- • People who were sexually abused as children are at higher risk than non-abused people of suffering symptoms that doctors can't explain (e.g. irritable bowel syndrome), and to have mental ill health (e.g. anxiety and depression).
- • Relations between themselves and doctors or nurses can often become strained and frustrating, bringing high healthcare costs without relief of their ‘medically unexplained symptoms’. The aim in the literature review was to find an evidence base that might contribute to more helpful treatment or support, to improving relationships with medical staff and revealing gaps in knowledge.
- • Some theories about why sexual abuse survivors with mental ill health have these unexplained symptoms were found to stigmatize them. Other theories conflicted with each other. This increases the difficulty of identifying helpful interventions. Research focussed on finding out ‘risk factors’ rather than on improving people's health. It rarely involved survivors themselves, or staff who worked closely with them.
- • Recommendations include consulting survivors themselves about their experiences, and about how doctors and nurses could work more sensitively with them; learning from patients' case histories and medical records; studying sexually abused children's health problems as they grow into adulthood; and supporting neurobiological research.

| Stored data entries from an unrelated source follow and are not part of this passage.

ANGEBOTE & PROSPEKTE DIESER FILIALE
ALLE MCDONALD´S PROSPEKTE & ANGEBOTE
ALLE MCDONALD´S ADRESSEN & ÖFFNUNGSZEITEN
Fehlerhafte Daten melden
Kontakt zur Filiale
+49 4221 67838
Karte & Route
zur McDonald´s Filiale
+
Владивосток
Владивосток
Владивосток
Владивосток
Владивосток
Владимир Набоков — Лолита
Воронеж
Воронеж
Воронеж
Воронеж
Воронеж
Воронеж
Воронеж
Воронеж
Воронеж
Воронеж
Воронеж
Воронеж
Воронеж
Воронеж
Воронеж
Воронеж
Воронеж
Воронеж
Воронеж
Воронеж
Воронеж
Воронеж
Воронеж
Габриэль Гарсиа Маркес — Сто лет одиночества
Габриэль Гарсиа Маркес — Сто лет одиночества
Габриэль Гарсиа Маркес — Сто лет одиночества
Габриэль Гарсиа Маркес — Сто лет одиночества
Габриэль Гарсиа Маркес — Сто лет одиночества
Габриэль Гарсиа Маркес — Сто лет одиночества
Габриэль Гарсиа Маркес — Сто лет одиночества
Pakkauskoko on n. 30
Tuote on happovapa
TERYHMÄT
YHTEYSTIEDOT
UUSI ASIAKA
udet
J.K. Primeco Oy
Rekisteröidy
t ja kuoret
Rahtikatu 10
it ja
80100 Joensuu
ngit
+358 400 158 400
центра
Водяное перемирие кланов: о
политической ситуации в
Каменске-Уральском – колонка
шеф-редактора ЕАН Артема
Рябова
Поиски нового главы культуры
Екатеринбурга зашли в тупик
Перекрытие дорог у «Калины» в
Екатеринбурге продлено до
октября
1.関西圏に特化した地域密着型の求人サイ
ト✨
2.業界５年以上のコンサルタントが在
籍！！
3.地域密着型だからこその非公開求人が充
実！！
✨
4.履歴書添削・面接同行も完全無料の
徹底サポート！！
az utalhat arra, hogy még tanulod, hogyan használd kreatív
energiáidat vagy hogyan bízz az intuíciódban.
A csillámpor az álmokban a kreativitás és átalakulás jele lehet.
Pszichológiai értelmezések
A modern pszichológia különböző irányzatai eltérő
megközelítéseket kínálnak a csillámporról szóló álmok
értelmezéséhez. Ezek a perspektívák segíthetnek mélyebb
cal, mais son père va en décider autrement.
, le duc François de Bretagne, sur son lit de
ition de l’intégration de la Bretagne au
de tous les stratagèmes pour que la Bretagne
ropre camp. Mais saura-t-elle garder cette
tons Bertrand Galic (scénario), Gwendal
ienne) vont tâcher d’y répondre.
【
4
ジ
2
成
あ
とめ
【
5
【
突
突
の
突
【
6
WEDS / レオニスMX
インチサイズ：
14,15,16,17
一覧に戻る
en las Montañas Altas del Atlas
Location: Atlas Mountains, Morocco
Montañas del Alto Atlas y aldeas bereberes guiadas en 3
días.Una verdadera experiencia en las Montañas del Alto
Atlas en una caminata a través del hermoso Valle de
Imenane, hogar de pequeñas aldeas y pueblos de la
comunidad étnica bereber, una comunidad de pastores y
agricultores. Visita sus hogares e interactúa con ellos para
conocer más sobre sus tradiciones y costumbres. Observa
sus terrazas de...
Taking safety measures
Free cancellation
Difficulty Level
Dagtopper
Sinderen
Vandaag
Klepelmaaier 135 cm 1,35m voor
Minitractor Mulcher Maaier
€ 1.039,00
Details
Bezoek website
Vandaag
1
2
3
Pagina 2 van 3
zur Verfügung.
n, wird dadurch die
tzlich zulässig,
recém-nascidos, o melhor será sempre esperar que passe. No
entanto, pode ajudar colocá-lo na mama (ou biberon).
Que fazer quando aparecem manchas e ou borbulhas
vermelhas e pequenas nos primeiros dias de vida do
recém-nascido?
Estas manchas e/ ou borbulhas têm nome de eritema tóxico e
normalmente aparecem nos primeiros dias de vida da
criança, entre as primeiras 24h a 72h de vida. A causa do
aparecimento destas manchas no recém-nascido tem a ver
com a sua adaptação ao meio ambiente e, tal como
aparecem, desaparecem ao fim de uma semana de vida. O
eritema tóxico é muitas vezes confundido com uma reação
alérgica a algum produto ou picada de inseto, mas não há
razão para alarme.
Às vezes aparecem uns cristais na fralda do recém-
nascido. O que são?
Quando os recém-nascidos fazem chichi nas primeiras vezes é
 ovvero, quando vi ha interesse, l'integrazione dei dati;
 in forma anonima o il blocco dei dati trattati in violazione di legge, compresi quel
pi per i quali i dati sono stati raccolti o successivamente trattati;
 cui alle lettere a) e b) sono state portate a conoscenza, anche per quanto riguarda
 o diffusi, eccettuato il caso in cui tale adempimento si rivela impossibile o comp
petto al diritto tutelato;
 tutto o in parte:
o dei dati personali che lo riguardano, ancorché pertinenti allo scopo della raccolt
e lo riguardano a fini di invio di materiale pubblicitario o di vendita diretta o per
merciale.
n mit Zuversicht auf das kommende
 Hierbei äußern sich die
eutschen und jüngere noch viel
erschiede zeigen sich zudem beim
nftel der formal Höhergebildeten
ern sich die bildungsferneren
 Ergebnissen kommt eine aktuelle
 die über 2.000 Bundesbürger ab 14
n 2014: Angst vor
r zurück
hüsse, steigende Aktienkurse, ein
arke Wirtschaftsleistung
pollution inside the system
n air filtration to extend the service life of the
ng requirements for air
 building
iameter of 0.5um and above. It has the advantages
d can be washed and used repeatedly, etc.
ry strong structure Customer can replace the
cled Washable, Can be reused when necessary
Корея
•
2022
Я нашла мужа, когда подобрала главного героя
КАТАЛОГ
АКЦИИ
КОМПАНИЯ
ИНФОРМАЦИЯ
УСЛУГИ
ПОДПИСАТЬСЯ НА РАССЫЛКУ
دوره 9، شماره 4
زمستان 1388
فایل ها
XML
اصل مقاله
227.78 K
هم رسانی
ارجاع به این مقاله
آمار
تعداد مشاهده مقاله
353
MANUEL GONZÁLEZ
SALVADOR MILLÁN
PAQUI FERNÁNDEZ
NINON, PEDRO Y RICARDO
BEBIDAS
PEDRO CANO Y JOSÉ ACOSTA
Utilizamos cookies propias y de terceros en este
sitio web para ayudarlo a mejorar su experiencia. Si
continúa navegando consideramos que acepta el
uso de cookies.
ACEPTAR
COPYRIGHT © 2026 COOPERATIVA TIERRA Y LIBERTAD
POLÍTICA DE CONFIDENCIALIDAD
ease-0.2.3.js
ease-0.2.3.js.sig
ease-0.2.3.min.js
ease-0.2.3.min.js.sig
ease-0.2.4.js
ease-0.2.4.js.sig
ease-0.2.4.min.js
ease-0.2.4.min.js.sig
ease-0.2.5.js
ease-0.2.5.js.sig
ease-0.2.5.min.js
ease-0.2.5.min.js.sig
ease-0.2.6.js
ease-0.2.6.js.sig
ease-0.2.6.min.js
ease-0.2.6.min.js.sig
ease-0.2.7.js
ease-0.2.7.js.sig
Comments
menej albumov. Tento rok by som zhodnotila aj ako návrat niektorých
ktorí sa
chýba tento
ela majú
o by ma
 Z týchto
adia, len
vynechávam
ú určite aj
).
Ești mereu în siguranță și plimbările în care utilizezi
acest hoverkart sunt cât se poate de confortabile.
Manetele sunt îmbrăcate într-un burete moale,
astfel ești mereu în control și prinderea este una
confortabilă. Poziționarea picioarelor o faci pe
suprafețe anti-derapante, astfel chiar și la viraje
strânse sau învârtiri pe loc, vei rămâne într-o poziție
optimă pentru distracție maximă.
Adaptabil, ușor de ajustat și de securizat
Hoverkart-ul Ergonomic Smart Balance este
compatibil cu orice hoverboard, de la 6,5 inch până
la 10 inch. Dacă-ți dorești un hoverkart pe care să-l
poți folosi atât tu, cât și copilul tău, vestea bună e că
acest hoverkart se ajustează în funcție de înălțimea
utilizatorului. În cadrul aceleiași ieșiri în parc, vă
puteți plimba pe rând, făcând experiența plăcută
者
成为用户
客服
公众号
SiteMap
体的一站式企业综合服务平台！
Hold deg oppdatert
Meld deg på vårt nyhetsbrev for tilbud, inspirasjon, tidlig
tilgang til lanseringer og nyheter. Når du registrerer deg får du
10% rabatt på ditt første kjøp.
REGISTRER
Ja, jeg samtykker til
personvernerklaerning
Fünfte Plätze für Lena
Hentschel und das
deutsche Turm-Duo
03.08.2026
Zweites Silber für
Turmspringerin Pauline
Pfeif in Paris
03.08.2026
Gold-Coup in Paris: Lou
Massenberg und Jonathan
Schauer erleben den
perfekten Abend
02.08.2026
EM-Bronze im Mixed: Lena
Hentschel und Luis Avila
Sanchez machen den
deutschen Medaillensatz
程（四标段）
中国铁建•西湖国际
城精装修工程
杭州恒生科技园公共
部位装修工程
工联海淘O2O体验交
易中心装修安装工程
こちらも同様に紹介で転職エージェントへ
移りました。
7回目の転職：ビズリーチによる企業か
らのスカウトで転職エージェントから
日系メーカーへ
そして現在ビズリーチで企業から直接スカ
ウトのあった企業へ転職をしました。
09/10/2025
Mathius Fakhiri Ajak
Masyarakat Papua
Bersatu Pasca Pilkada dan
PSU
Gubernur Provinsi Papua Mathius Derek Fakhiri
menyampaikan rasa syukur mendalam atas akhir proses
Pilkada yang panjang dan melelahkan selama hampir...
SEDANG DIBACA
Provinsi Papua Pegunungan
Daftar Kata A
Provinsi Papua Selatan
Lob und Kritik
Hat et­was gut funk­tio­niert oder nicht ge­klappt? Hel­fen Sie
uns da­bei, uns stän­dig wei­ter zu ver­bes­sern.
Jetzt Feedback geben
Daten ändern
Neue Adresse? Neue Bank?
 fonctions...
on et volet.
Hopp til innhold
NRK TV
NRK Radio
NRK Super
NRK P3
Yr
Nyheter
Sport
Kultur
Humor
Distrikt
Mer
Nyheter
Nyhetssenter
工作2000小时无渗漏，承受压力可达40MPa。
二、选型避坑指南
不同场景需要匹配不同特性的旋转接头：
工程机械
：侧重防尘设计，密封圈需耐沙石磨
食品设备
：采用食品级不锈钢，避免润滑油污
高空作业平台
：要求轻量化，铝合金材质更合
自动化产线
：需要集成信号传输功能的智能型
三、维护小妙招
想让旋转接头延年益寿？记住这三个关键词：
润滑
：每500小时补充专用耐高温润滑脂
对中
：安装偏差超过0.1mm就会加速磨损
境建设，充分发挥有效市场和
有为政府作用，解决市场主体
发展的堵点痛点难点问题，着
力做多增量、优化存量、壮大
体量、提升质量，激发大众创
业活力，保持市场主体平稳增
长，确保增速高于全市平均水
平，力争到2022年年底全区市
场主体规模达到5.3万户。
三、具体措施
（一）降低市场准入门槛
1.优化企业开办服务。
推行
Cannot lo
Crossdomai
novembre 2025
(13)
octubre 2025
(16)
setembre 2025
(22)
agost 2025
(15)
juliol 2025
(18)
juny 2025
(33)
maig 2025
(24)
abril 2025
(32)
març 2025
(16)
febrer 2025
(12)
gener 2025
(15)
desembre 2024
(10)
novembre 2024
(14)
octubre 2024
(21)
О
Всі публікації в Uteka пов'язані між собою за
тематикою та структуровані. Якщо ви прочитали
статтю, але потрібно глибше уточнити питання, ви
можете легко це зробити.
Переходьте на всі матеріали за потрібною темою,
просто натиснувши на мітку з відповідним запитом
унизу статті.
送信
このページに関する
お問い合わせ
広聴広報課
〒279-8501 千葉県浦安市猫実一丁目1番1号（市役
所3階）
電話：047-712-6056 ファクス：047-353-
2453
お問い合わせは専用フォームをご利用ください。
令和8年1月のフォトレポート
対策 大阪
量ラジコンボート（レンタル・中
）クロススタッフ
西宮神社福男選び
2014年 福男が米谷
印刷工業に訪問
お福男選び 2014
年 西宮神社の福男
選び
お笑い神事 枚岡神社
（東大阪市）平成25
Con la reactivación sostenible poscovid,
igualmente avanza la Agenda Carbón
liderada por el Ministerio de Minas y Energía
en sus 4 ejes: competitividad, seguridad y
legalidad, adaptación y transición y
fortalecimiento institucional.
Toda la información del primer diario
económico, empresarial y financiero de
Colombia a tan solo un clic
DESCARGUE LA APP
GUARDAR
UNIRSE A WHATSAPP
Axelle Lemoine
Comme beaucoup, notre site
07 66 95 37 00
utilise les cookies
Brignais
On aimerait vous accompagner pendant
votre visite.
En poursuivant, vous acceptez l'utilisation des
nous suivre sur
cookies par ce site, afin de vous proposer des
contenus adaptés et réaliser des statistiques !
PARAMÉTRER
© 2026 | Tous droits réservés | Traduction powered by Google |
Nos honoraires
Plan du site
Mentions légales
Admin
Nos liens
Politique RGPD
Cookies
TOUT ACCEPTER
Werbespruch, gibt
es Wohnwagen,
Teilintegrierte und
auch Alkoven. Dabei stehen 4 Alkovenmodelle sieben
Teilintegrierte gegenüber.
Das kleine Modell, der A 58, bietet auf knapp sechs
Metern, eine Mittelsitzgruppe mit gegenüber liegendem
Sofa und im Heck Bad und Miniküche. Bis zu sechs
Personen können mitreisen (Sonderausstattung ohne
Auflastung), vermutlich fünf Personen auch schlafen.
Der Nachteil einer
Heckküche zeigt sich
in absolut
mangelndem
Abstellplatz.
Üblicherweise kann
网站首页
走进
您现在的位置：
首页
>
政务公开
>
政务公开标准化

People sexually abused in childhood are at higher risk than non-abused people of medically unexplained symptoms such as irritable bowel syndrome or chronic pain, with mental ill health and high healthcare use. Friction and frustration, with high, unproductive healthcare costs, can often develop between these patients and health-care professionals such as general practitioners and nursing staff. The aim of this integrative literature review was to seek a sound evidence base from which to develop helpful interventions, improve relationships and identify gaps in knowledge. It found some theories about interconnections among childhood sexual abuse mental health and medically unexplained symptoms, such as ‘somatization’ or ‘secondary gain’, were used prejudicially, stigmatizing survivors. Conflicting theories make more difficult the search for effective interventions. Researchers rarely collaborated with sexual abuse specialists. Emphasis on identifying key risk factors, rather than providing support or alleviating distress, and lack of studies where survivors voiced their own experiences, meant very few targeted interventions for this group were proposed. Recommendations to enable effective interventions include making abuse survivors the prime study focus; qualitative research with survivors, to assist doctors and nursing staff with sensitive care; case histories using medical records; prospective studies with sexually abused children; support for the growing field of neurobiological research.